Mis à part l’épisode désagréable de Port Vale, la saison de Le Bris et de son équipe reste remarquable. Le succès à Leeds a été quelque peu inattendu et particulièrement apprécié, non pas parce que Sunderland était en danger, mais parce qu’il met un terme à l’idée d’une fin de saison en roue libre.

Ce serait compréhensible au vu du dépassement total des attentes de l’avant-saison, mais il serait néanmoins regrettable qu’une équipe qui a longtemps affiché des allures de première moitié de tableau termine péniblement à la 13e ou 14e place — d’autant plus qu’il n’y a désormais plus de parcours en coupe pour entretenir la dynamique.

Il n’est pas nécessaire de l’apprécier, ni lui ni son équipe — ce qui tombe plutôt bien —, mais il est désormais une présence fascinante et majeure en Premier League.

Il est aussi, plus que tout autre entraîneur de Premier League depuis peut-être José Mourinho, quelqu’un qui a été entièrement réduit à une caricature légèrement trompeuse.

La différence avec Arteta, c’est qu’il existe de multiples caricatures trompeuses.

Voilà ce qu’il est réellement : un jeune entraîneur d’exception, à l’aube de quelque chose de véritablement extraordinaire avec une équipe qu’il a bâtie, façonnée et perfectionnée avec minutie, selon un plan clair, au cours des cinq dernières années.

Voici ce qu’il n’est pas : un adepte méprisable des « arts obscurs » qui ne peut gagner qu’en trichant — que ce soit par une tricherie avérée ou en marquant tous ses buts sur coups de pied arrêtés, ce qui revient fondamentalement au même.

Mais il n’est pas non plus cela : un outsider audacieux qui aurait provoqué les clubs aux gros moyens avec un assemblage hétéroclite de joueurs issus du centre de formation et de recrues à bas prix.

Arteta est un entraîneur de grand club à tous points de vue, pour le meilleur comme pour le pire. Arsenal a dépensé des sommes considérables, mais ces dernières années surtout, toujours selon un plan clair et avec une idée précise de ce qu’il recherchait. Même Viktor Gyökeres semble désormais trouver sa place.

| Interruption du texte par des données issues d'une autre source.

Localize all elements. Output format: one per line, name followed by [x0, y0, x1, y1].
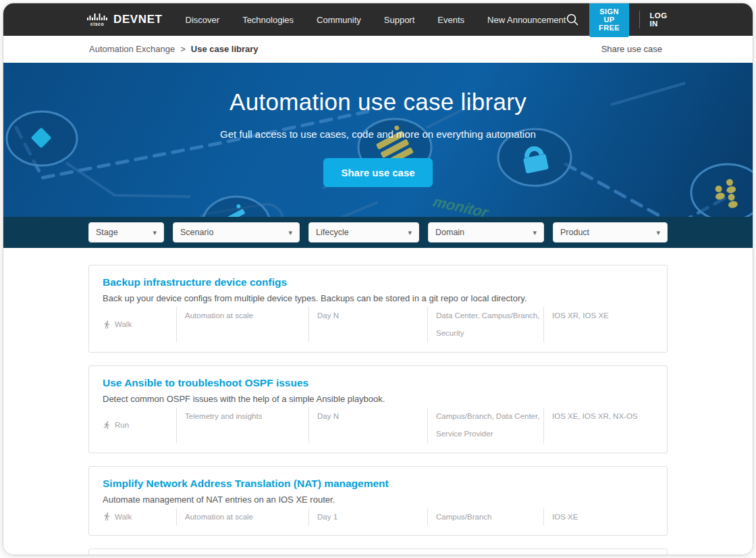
use-case-description: Automate management of NAT entries on an…: [103, 494, 653, 505]
filter-dropdown-scenario[interactable]: Scenario ▾: [173, 222, 300, 243]
top-navbar: cisco DEVNET Discover Technologies Commu…: [3, 3, 753, 36]
filter-label: Lifecycle: [316, 228, 349, 237]
share-use-case-link[interactable]: Share use case: [601, 44, 662, 54]
breadcrumb-automation-exchange[interactable]: Automation Exchange: [89, 44, 175, 54]
breadcrumb-bar: Automation Exchange > Use case library S…: [3, 36, 753, 63]
lifecycle-cell: Day 1: [308, 508, 427, 526]
page-subtitle: Get full access to use cases, code and m…: [220, 128, 536, 140]
stage-label: Walk: [115, 315, 132, 333]
chevron-down-icon: ▾: [533, 228, 537, 237]
domain-cell: Campus/Branch: [427, 508, 543, 526]
walking-person-icon: [103, 320, 111, 329]
lifecycle-cell: Day N: [308, 307, 427, 343]
use-case-card: Use Ansible to troubleshoot OSPF issues …: [88, 365, 668, 453]
product-cell: IOS XE, IOS XR, NX-OS: [543, 407, 653, 443]
browser-window: cisco DEVNET Discover Technologies Commu…: [3, 3, 753, 555]
use-case-title[interactable]: Use Ansible to troubleshoot OSPF issues: [103, 377, 653, 389]
domain-cell: Campus/Branch, Data Center, Service Prov…: [427, 407, 543, 443]
page-title: Automation use case library: [230, 88, 526, 116]
scenario-cell: Automation at scale: [176, 508, 308, 526]
filter-dropdown-domain[interactable]: Domain ▾: [428, 222, 544, 243]
stage-cell: Walk: [103, 307, 176, 343]
stage-cell: Walk: [103, 508, 176, 526]
devnet-wordmark: DEVNET: [113, 13, 163, 26]
filter-label: Domain: [435, 228, 464, 237]
breadcrumb-separator: >: [180, 44, 186, 54]
search-icon[interactable]: [566, 13, 579, 26]
use-case-title[interactable]: Backup infrastructure device configs: [103, 276, 653, 288]
use-case-card: Manage MPLS Layer 3 VPNs Use Ansible to …: [88, 549, 668, 555]
use-case-description: Detect common OSPF issues with the help …: [103, 394, 653, 404]
nav-link-events[interactable]: Events: [437, 15, 464, 25]
use-case-title[interactable]: Simplify Network Address Translation (NA…: [103, 478, 653, 490]
stage-label: Run: [115, 416, 129, 434]
nav-link-community[interactable]: Community: [317, 15, 361, 25]
use-case-meta: Walk Automation at scale Day N Data Cent…: [103, 307, 653, 343]
login-link[interactable]: LOG IN: [649, 11, 667, 28]
product-cell: IOS XR, IOS XE: [543, 307, 653, 343]
use-case-list: Backup infrastructure device configs Bac…: [3, 248, 753, 555]
filter-dropdown-stage[interactable]: Stage ▾: [88, 222, 164, 243]
breadcrumb: Automation Exchange > Use case library: [89, 44, 259, 54]
nav-link-support[interactable]: Support: [384, 15, 415, 25]
running-person-icon: [103, 421, 111, 430]
nav-link-discover[interactable]: Discover: [186, 15, 220, 25]
chevron-down-icon: ▾: [288, 228, 292, 237]
share-use-case-button[interactable]: Share use case: [323, 158, 432, 187]
walking-person-icon: [103, 512, 111, 521]
nav-divider: [639, 11, 640, 28]
nav-link-technologies[interactable]: Technologies: [242, 15, 294, 25]
hero-banner: policies monitor: [3, 63, 753, 217]
filter-label: Stage: [96, 228, 118, 237]
lifecycle-cell: Day N: [308, 407, 427, 443]
scenario-cell: Automation at scale: [176, 307, 308, 343]
use-case-card: Simplify Network Address Translation (NA…: [88, 466, 668, 536]
filter-label: Product: [560, 228, 589, 237]
use-case-card: Backup infrastructure device configs Bac…: [88, 265, 668, 353]
domain-cell: Data Center, Campus/Branch, Security: [427, 307, 543, 343]
sign-up-free-button[interactable]: SIGN UP FREE: [589, 3, 628, 37]
breadcrumb-current-page: Use case library: [191, 44, 259, 54]
cisco-wordmark: cisco: [90, 22, 104, 26]
filter-bar: Stage ▾ Scenario ▾ Lifecycle ▾ Domain ▾ …: [3, 217, 753, 248]
cisco-logo-icon: cisco: [87, 13, 107, 26]
use-case-meta: Walk Automation at scale Day 1 Campus/Br…: [103, 508, 653, 526]
filter-dropdown-product[interactable]: Product ▾: [553, 222, 668, 243]
product-cell: IOS XE: [543, 508, 653, 526]
nav-link-new-announcement[interactable]: New Announcement: [487, 15, 566, 25]
use-case-description: Back up your device configs from multipl…: [103, 293, 653, 303]
stage-label: Walk: [115, 508, 132, 526]
stage-cell: Run: [103, 407, 176, 443]
cisco-devnet-logo[interactable]: cisco DEVNET: [87, 13, 163, 26]
filter-dropdown-lifecycle[interactable]: Lifecycle ▾: [308, 222, 419, 243]
chevron-down-icon: ▾: [656, 228, 660, 237]
chevron-down-icon: ▾: [408, 228, 412, 237]
scenario-cell: Telemetry and insights: [176, 407, 308, 443]
use-case-meta: Run Telemetry and insights Day N Campus/…: [103, 407, 653, 443]
filter-label: Scenario: [180, 228, 213, 237]
chevron-down-icon: ▾: [153, 228, 157, 237]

C’est extrêmement impressionnant et, si c’était facile, tous les grands clubs seraient tout aussi bons — or ce n’est pas le cas.

Les courriers récents montrent clairement que peu de figures du football actuel suscitent autant de divisions qu’Arteta, peut-être parce que ses détracteurs comme ses partisans ont des idées quelque peu déformées de ce qu’il est réellement.

Cela arrivera presque à coup sûr, mais il a clairement besoin de remporter un titre cette saison, pour son palmarès et peut-être pour sa tranquillité d’esprit. Quelle que soit l’issue de la saison potentiellement historique d’Arsenal, on a le sentiment que le débat autour du sujet sera particulièrement intense jusqu’à la Coupe du monde.

S’il parvient à maintenir Brentford à sa position actuelle, il sera l’entraîneur de l’année. C’est la preuve du bon fonctionnement du club, capable de traverser sans heurts un été marqué par de profonds bouleversements.

Ils ont perdu leur entraîneur, 40 buts et leur capitaine. Le résultat ? Ils n’ont jamais été aussi forts.

Thomas Frank a beaucoup de chance d’être à ce point apprécié par les médias, car sans cela sa carrière serait dans un état encore plus désastreux qu’elle ne l’est déjà. Ce n’est pas seulement son incapacité totale à gérer le microcosme du Tottenham — ce qui, en soi, n’a rien d’infamant —, c’est aussi le fait que Brentford n’a pas manqué un seul temps en son absence.

En effet, Andrews les a mis en position de terminer plus haut que Frank n’y est jamais parvenu, même lorsqu’il disposait de joueurs comme Ivan Toney, Yoane Wissa ou Bryan Mbeumo.

Il n’y a rien de mystérieux dans les forces d’Andrews. Son équipe de Brentford est d’un engagement total, parfaitement organisée et redoutable sur coups de pied arrêtés. C’est en somme Arsenal, mais sans le prix ni l’histoire — et donc moins agaçante pour tout le monde.

Le mois à venir, de part et d’autre de la trêve internationale, offre une occasion idéale à Brentford de consolider sa place dans le top 7, avec d’abord Wolves et Leeds, menacés de relégation, puis les rivaux directs Everton et Fulham. En réussissant cette série, Andrews s’invitera clairement dans la course aux récompenses.